Valoria doesn't creep into view the way towns from the Basin do.

It doesn't start as a few rooftops on the horizon, slowly forming and becoming real. It doesn't announce itself with smoke or distant bells, the smell of cooking fires.

No.

It arrives like a sunrise. It's sudden, bright, and impossible to ignore.

"Amazing..." I whispered.

The carriage crests the last ridge, and for a moment, I forget that I'm supposed to be calm.

Below us, the valley opens up into something so vast and so carefully built that my first thought is almost absurdly simple:

'So this is what happens when a world believes in its tomorrow.'

It sounds stupid, I know, but I couldn't help but admire it.

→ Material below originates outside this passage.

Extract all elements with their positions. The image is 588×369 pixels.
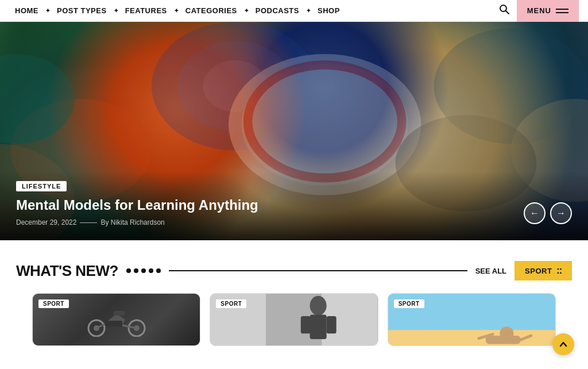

The city spreads outward in wide, layered rings, rising from the floor like a stepped crown. Streets shine faintly with embedded runes. Bridges arc gracefully between towers. Floating platforms drift in steady patterns through the air, never colliding, never wobbling, as if they've been doing this for a thousand years and never once considered failure an option.

Ryn presses his forehead to the window like a child in awe.

"... This is actually happening," he breathes, half-laughing. "No way!"

"You're not dreaming. It's real," I say, struggling to keep the smile out of my voice.

He turns to look at me, eyes bright with a smug grin. "You're smiling. You know that, right?"

"Am I?"

"Yeah." He squints. 

I laugh quietly and look back out towards the city of Valoria.

I could hear it. The air hums, not in the wild, or in an uneven way as it does in the forest or the Basin, but in a steady, comforting rhythm. Like a heartbeat. Like a city that's learned how to keep itself alive, filled with history.

The Codex flickers in the corner of my vision, as if even it was impressed.

[URBAN AETHER REGULATION: ACTIVE]

[STABILITY: HIGH]

Conclusion: Valoria is a city of engineered harmony.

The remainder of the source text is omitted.